*** Opening of PROVIDED RECORDS ***

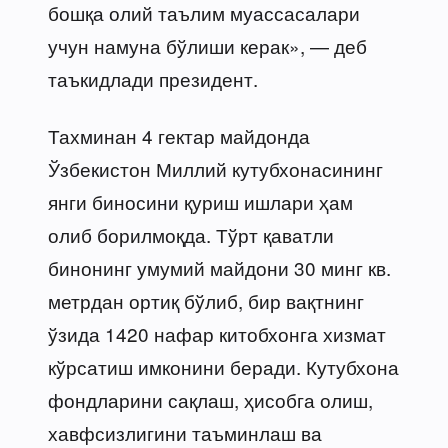
бошқа олий таълим муассасалари
учун намуна бўлиши керак», — деб
таъкидлади президент.
Тахминан 4 гектар майдонда
Ўзбекистон Миллий кутубхонасининг
янги биносини қуриш ишлари ҳам
олиб борилмоқда. Тўрт қаватли
бинонинг умумий майдони 30 минг кв.
метрдан ортиқ бўлиб, бир вақтнинг
ўзида 1420 нафар китобхонга хизмат
кўрсатиш имконини беради. Кутубхона
фондларини сақлаш, ҳисобга олиш,
хавфсизлигини таъминлаш ва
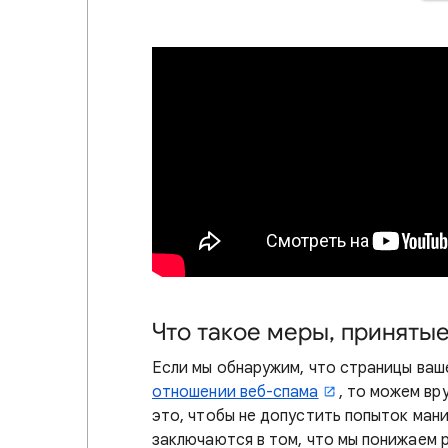
Что такое меры, приняты
Если мы обнаружим, что страницы ва
отношении веб-спама
, то можем вр
это, чтобы не допустить попыток мани
заключаются в том, что мы понижаем р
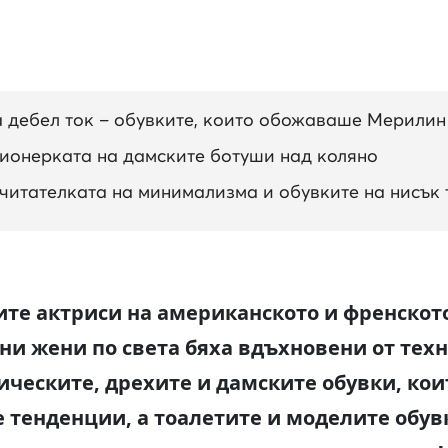
 дебел ток – обувките, които обожаваше Мерилин
ионерката на дамските ботуши над коляно
читателката на минимализма и обувките на нисък 
ите актриси на американското и френското
ни жени по света бяха вдъхновени от техн
ическите, дрехите и дамските обувки, кои
 тенденции, а тоалетите и моделите обувк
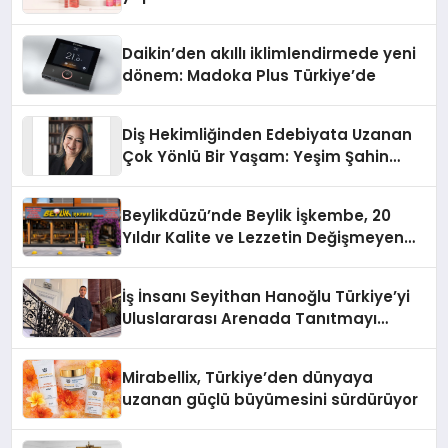
Daikin’den akıllı iklimlendirmede yeni
dönem: Madoka Plus Türkiye’de
Diş Hekimliğinden Edebiyata Uzanan
Çok Yönlü Bir Yaşam: Yeşim Şahin
Yaman
Beylikdüzü’nde Beylik İşkembe, 20
Yıldır Kalite ve Lezzetin Değişmeyen
Adresi
İş İnsanı Seyithan Hanoğlu Türkiye’yi
Uluslararası Arenada Tanıtmayı
Hedefliyor
Mirabellix, Türkiye’den dünyaya
uzanan güçlü büyümesini sürdürüyor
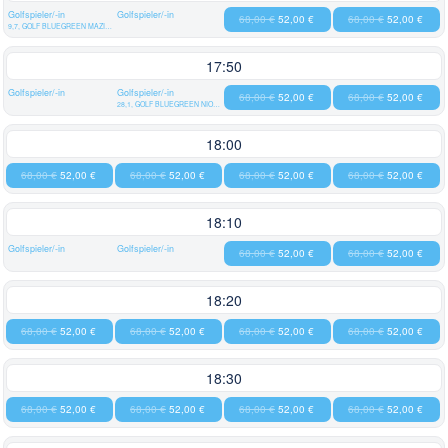
Golfspieler/-in
Golfspieler/-in
68,00 €
52,00 €
68,00 €
52,00 €
9,7, GOLF BLUEGREEN MAZIERES EN GATINE
17:50
Golfspieler/-in
Golfspieler/-in
68,00 €
52,00 €
68,00 €
52,00 €
28,1, GOLF BLUEGREEN NIORT ROMAGNE
18:00
68,00 €
52,00 €
68,00 €
52,00 €
68,00 €
52,00 €
68,00 €
52,00 €
18:10
Golfspieler/-in
Golfspieler/-in
68,00 €
52,00 €
68,00 €
52,00 €
18:20
68,00 €
52,00 €
68,00 €
52,00 €
68,00 €
52,00 €
68,00 €
52,00 €
18:30
68,00 €
52,00 €
68,00 €
52,00 €
68,00 €
52,00 €
68,00 €
52,00 €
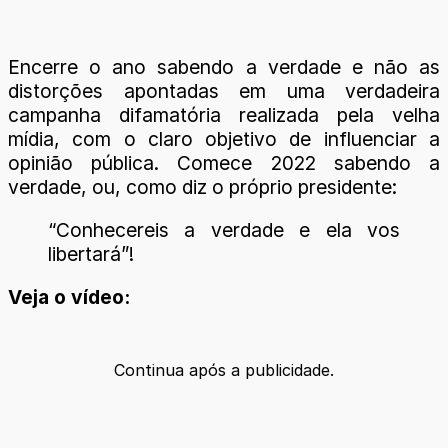
Encerre o ano sabendo a verdade e não as
distorções apontadas em uma verdadeira
campanha difamatória realizada pela velha
mídia, com o claro objetivo de influenciar a
opinião pública. Comece 2022 sabendo a
verdade, ou, como diz o próprio presidente:
“Conhecereis a verdade e ela vos
libertará”!
Veja o vídeo:
Continua após a publicidade.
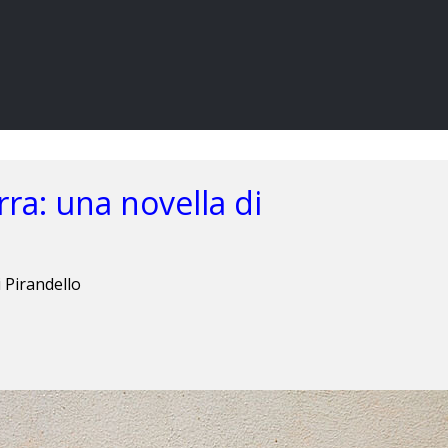
ra: una novella di
 Pirandello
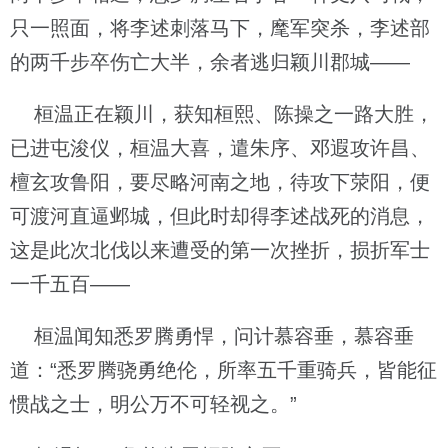
只一照面，将李述刺落马下，麾军突杀，李述部
的两千步卒伤亡大半，余者逃归颖川郡城——
桓温正在颖川，获知桓熙、陈操之一路大胜，
已进屯浚仪，桓温大喜，遣朱序、邓遐攻许昌、
檀玄攻鲁阳，要尽略河南之地，待攻下荥阳，便
可渡河直逼邺城，但此时却得李述战死的消息，
这是此次北伐以来遭受的第一次挫折，损折军士
一千五百——
桓温闻知悉罗腾勇悍，问计慕容垂，慕容垂
道：“悉罗腾骁勇绝伦，所率五千重骑兵，皆能征
惯战之士，明公万不可轻视之。”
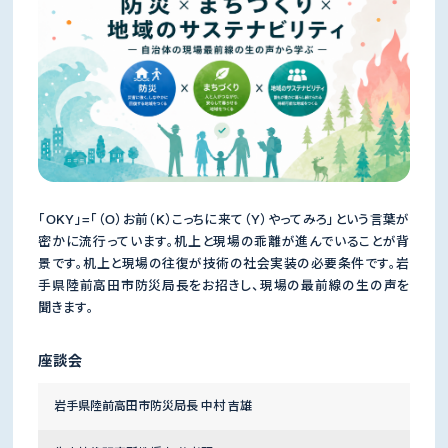
「OKY」=「（O）お前（K）こっちに来て（Y）やってみろ」という言葉が
密かに流行っています。机上と現場の乖離が進んでいることが背
景です。机上と現場の往復が技術の社会実装の必要条件です。岩
手県陸前高田市防災局長をお招きし、現場の最前線の生の声を
聞きます。
座談会
岩手県陸前高田市防災局長 中村 吉雄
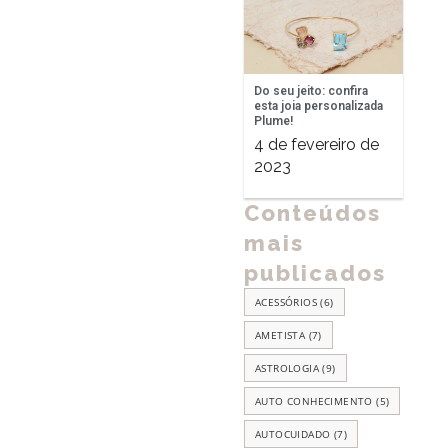
Do seu jeito: confira
esta joia personalizada
Plume!
4 de fevereiro de
2023
Conteúdos
mais
publicados
ACESSÓRIOS
(6)
AMETISTA
(7)
ASTROLOGIA
(9)
AUTO CONHECIMENTO
(5)
AUTOCUIDADO
(7)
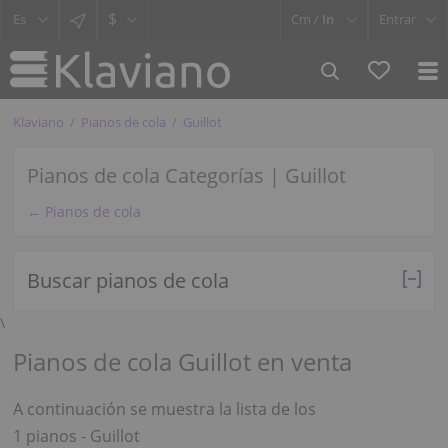
$
Cm /
In
Entrar
Klaviano
Pianos de cola
Guillot
Pianos de cola Categorías | Guillot
← Pianos de cola
Buscar pianos de cola
\
Pianos de cola Guillot en venta
A continuación se muestra la lista de los
1 pianos - Guillot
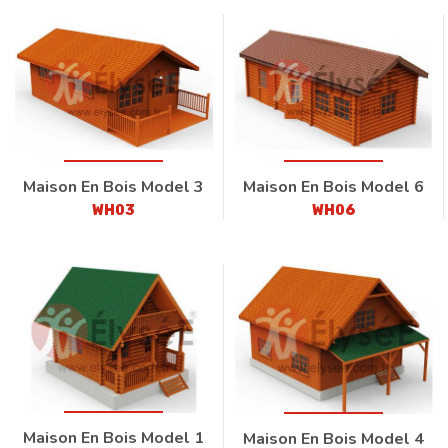
Maison En Bois Model 3
Maison En Bois Model 6
WH03
WH06
Maison En Bois Model 1
Maison En Bois Model 4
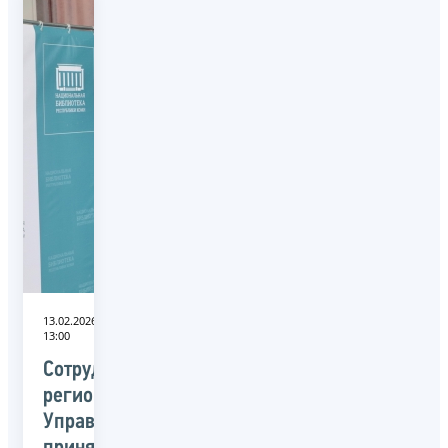
13.02.2026
13:00
Сотрудники
регионального
Управления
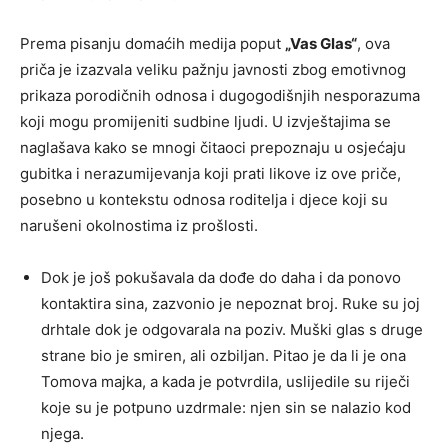
Prema pisanju domaćih medija poput
„Vas Glas“
, ova
priča je izazvala veliku pažnju javnosti zbog emotivnog
prikaza porodičnih odnosa i dugogodišnjih nesporazuma
koji mogu promijeniti sudbine ljudi. U izvještajima se
naglašava kako se mnogi čitaoci prepoznaju u osjećaju
gubitka i nerazumijevanja koji prati likove iz ove priče,
posebno u kontekstu odnosa roditelja i djece koji su
narušeni okolnostima iz prošlosti.
Dok je još pokušavala da dođe do daha i da ponovo
kontaktira sina, zazvonio je nepoznat broj. Ruke su joj
drhtale dok je odgovarala na poziv. Muški glas s druge
strane bio je smiren, ali ozbiljan. Pitao je da li je ona
Tomova majka, a kada je potvrdila, uslijedile su riječi
koje su je potpuno uzdrmale: njen sin se nalazio kod
njega.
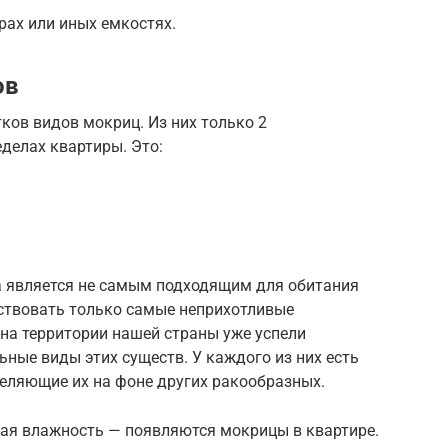
рах или иных емкостях.
ов
тков видов мокриц. Из них только 2
делах квартиры. Это:
 является не самым подходящим для обитания
ествовать только самые неприхотливые
 на территории нашей страны уже успели
ные виды этих существ. У каждого из них есть
деляющие их на фоне других ракообразных.
ная влажность — появляются мокрицы в квартире.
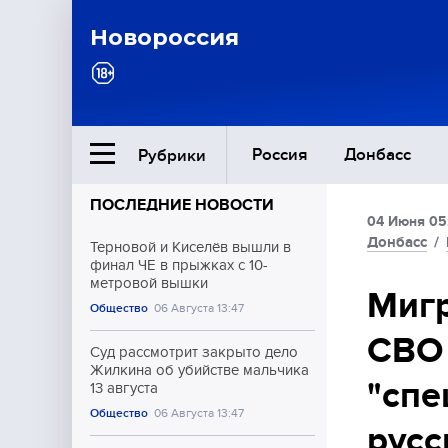
Новороссия
Россия
Донбасс
Рубрики
ПОСЛЕДНИЕ НОВОСТИ
04 Июня 05
Ближний Восток
Донбасс
/
Терновой и Киселёв вышли в
финал ЧЕ в прыжках с 10-
метровой вышки
Общество
Мигр
Общество
06 Августа 13:47
СВО 
Культура
Суд рассмотрит закрыто дело
Жилкина об убийстве мальчика
"спе
13 августа
Общество
06 Августа 13:47
русс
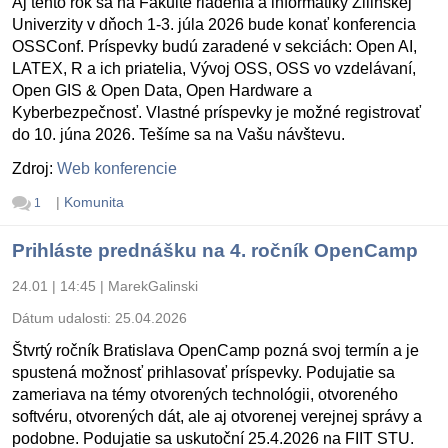
Aj tento rok sa na Fakulte riadenia a informatiky Žilinskej
Univerzity v dňoch 1-3. júla 2026 bude konať konferencia
OSSConf. Príspevky budú zaradené v sekciách: Open AI,
LATEX, R a ich priatelia, Vývoj OSS, OSS vo vzdelávaní,
Open GIS & Open Data, Open Hardware a
Kyberbezpečnosť. Vlastné príspevky je možné registrovať
do 10. júna 2026. Tešíme sa na Vašu návštevu.
Zdroj:
Web konferencie
|
Komunita
1
Prihláste prednášku na 4. ročník OpenCamp
24.01 | 14:45
|
MarekGalinski
Dátum udalosti:
25.04.2026
Štvrtý ročník Bratislava OpenCamp pozná svoj termín a je
spustená možnosť prihlasovať príspevky. Podujatie sa
zameriava na témy otvorených technológii, otvoreného
softvéru, otvorených dát, ale aj otvorenej verejnej správy a
podobne. Podujatie sa uskutoční 25.4.2026 na FIIT STU.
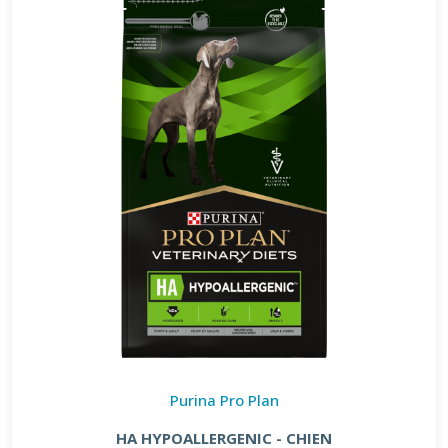
Purina Pro Plan
HA HYPOALLERGENIC - CHIEN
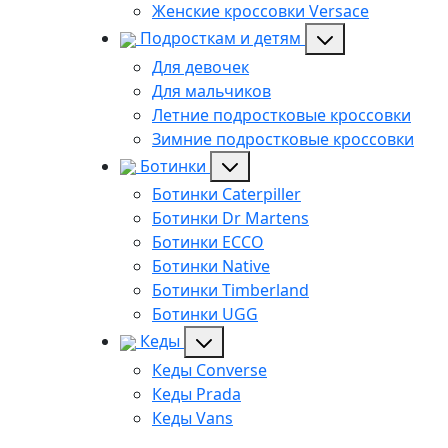
Женские кроссовки Versace
Подросткам и детям
Для девочек
Для мальчиков
Летние подростковые кроссовки
Зимние подростковые кроссовки
Ботинки
Ботинки Caterpiller
Ботинки Dr Martens
Ботинки ECCO
Ботинки Native
Ботинки Timberland
Ботинки UGG
Кеды
Кеды Converse
Кеды Prada
Кеды Vans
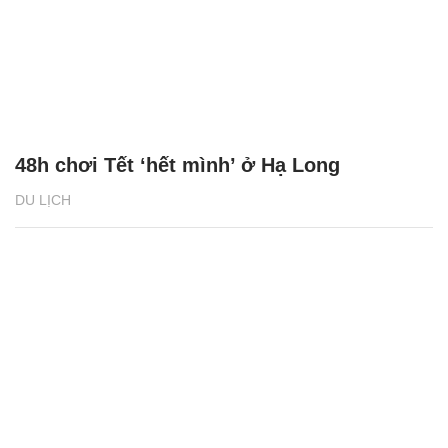
48h chơi Tết ‘hết mình’ ở Hạ Long
DU LỊCH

*** Close of PROVIDED RECORDS ***

TASK TO CARRY OUT: Leave the images out and transcribe the remaining data above word for word.

EXERCISE OUTPUT:
бошқа олий таълим муассасалари
учун намуна бўлиши керак», — деб
таъкидлади президент.
Тахминан 4 гектар майдонда
Ўзбекистон Миллий кутубхонасининг
янги биносини қуриш ишлари ҳам
олиб борилмоқда. Тўрт қаватли
бинонинг умумий майдони 30 минг кв.
метрдан ортиқ бўлиб, бир вақтнинг
ўзида 1420 нафар китобхонга хизмат
кўрсатиш имконини беради. Кутубхона
фондларини сақлаш, ҳисобга олиш,
хавфсизлигини таъминлаш ва
Что такое меры, приняты
Если мы обнаружим, что страницы ва
отношении веб-спама
, то можем вр
это, чтобы не допустить попыток мани
заключаются в том, что мы понижаем р
 дебел ток – обувките, които обожаваше Мерилин
ионерката на дамските ботуши над коляно
читателката на минимализма и обувките на нисък 
ите актриси на американското и френското
ни жени по света бяха вдъхновени от техн
ическите, дрехите и дамските обувки, кои
 тенденции, а тоалетите и моделите обувк
Daikin’den akıllı iklimlendirmede yeni
dönem: Madoka Plus Türkiye’de
Diş Hekimliğinden Edebiyata Uzanan
Çok Yönlü Bir Yaşam: Yeşim Şahin
Yaman
Beylikdüzü’nde Beylik İşkembe, 20
Yıldır Kalite ve Lezzetin Değişmeyen
Adresi
İş İnsanı Seyithan Hanoğlu Türkiye’yi
Uluslararası Arenada Tanıtmayı
Hedefliyor
Mirabellix, Türkiye’den dünyaya
uzanan güçlü büyümesini sürdürüyor
Golfspieler/-in
Golfspieler/-in
68,00 €
52,00 €
68,00 €
52,00 €
9,7, GOLF BLUEGREEN MAZIERES EN GATINE
17:50
Golfspieler/-in
Golfspieler/-in
68,00 €
52,00 €
68,00 €
52,00 €
28,1, GOLF BLUEGREEN NIORT ROMAGNE
18:00
68,00 €
52,00 €
68,00 €
52,00 €
68,00 €
52,00 €
68,00 €
52,00 €
18:10
Golfspieler/-in
Golfspieler/-in
68,00 €
52,00 €
68,00 €
52,00 €
18:20
68,00 €
52,00 €
68,00 €
52,00 €
68,00 €
52,00 €
68,00 €
52,00 €
18:30
68,00 €
52,00 €
68,00 €
52,00 €
68,00 €
52,00 €
68,00 €
52,00 €
Encerre o ano sabendo a verdade e não as
distorções apontadas em uma verdadeira
campanha difamatória realizada pela velha
mídia, com o claro objetivo de influenciar a
opinião pública. Comece 2022 sabendo a
verdade, ou, como diz o próprio presidente:
“Conhecereis a verdade e ela vos
libertará”!
Veja o vídeo:
Continua após a publicidade.
ra: una novella di
 Pirandello
只一照面，将李述刺落马下，麾军突杀，李述部
的两千步卒伤亡大半，余者逃归颖川郡城——
桓温正在颖川，获知桓熙、陈操之一路大胜，
已进屯浚仪，桓温大喜，遣朱序、邓遐攻许昌、
檀玄攻鲁阳，要尽略河南之地，待攻下荥阳，便
可渡河直逼邺城，但此时却得李述战死的消息，
这是此次北伐以来遭受的第一次挫折，损折军士
一千五百——
桓温闻知悉罗腾勇悍，问计慕容垂，慕容垂
道：“悉罗腾骁勇绝伦，所率五千重骑兵，皆能征
惯战之士，明公万不可轻视之。”
「OKY」=「（O）お前（K）こっちに来て（Y）やってみろ」という言葉が
密かに流行っています。机上と現場の乖離が進んでいることが背
景です。机上と現場の往復が技術の社会実装の必要条件です。岩
手県陸前高田市防災局長をお招きし、現場の最前線の生の声を
聞きます。
座談会
岩手県陸前高田市防災局長 中村 吉雄
Do seu jeito: confira
esta joia personalizada
Plume!
4 de fevereiro de
2023
Conteúdos
mais
publicados
ACESSÓRIOS
(6)
AMETISTA
(7)
ASTROLOGIA
(9)
AUTO CONHECIMENTO
(5)
AUTOCUIDADO
(7)
$
Cm /
In
Entrar
Klaviano
Pianos de cola
Guillot
Pianos de cola Categorías | Guillot
← Pianos de cola
Buscar pianos de cola
\
Pianos de cola Guillot en venta
A continuación se muestra la lista de los
1 pianos - Guillot
Maison En Bois Model 3
Maison En Bois Model 6
WH03
WH06
Maison En Bois Model 1
Maison En Bois Model 4
13.02.2026
13:00
Сотрудники
регионального
Управления
Prema pisanju domaćih medija poput
„Vas Glas“
, ova
priča je izazvala veliku pažnju javnosti zbog emotivnog
prikaza porodičnih odnosa i dugogodišnjih nesporazuma
koji mogu promijeniti sudbine ljudi. U izvještajima se
naglašava kako se mnogi čitaoci prepoznaju u osjećaju
gubitka i nerazumijevanja koji prati likove iz ove priče,
posebno u kontekstu odnosa roditelja i djece koji su
narušeni okolnostima iz prošlosti.
Dok je još pokušavala da dođe do daha i da ponovo
kontaktira sina, zazvonio je nepoznat broj. Ruke su joj
drhtale dok je odgovarala na poziv. Muški glas s druge
strane bio je smiren, ali ozbiljan. Pitao je da li je ona
Tomova majka, a kada je potvrdila, uslijedile su riječi
koje su je potpuno uzdrmale: njen sin se nalazio kod
njega.
рах или иных емкостях.
ов
тков видов мокриц. Из них только 2
делах квартиры. Это:
 является не самым подходящим для обитания
ествовать только самые неприхотливые
 на территории нашей страны уже успели
ные виды этих существ. У каждого из них есть
деляющие их на фоне других ракообразных.
ная влажность — появляются мокрицы в квартире.
Новороссия
Россия
Донбасс
Рубрики
ПОСЛЕДНИЕ НОВОСТИ
04 Июня 05
Ближний Восток
Донбасс
/
Терновой и Киселёв вышли в
финал ЧЕ в прыжках с 10-
метровой вышки
Общество
Мигр
Общество
06 Августа 13:47
СВО 
Культура
Суд рассмотрит закрыто дело
Жилкина об убийстве мальчика
"спе
13 августа
Общество
06 Августа 13:47
русс
Aj tento rok sa na Fakulte riadenia a informatiky Žilinskej
Univerzity v dňoch 1-3. júla 2026 bude konať konferencia
OSSConf. Príspevky budú zaradené v sekciách: Open AI,
LATEX, R a ich priatelia, Vývoj OSS, OSS vo vzdelávaní,
Open GIS & Open Data, Open Hardware a
Kyberbezpečnosť. Vlastné príspevky je možné registrovať
do 10. júna 2026. Tešíme sa na Vašu návštevu.
Zdroj:
Web konferencie
|
Komunita
1
Prihláste prednášku na 4. ročník OpenCamp
24.01 | 14:45
|
MarekGalinski
Dátum udalosti:
25.04.2026
Štvrtý ročník Bratislava OpenCamp pozná svoj termín a je
spustená možnosť prihlasovať príspevky. Podujatie sa
zameriava na témy otvorených technológii, otvoreného
softvéru, otvorených dát, ale aj otvorenej verejnej správy a
podobne. Podujatie sa uskutoční 25.4.2026 na FIIT STU.
Purina Pro Plan
HA HYPOALLERGENIC - CHIEN
Женские кроссовки Versace
Подросткам и детям
Для девочек
Для мальчиков
Летние подростковые кроссовки
Зимние подростковые кроссовки
Ботинки
Ботинки Caterpiller
Ботинки Dr Martens
Ботинки ECCO
Ботинки Native
Ботинки Timberland
Ботинки UGG
Кеды
Кеды Converse
Кеды Prada
Кеды Vans
48h chơi Tết ‘hết mình’ ở Hạ Long
DU LỊCH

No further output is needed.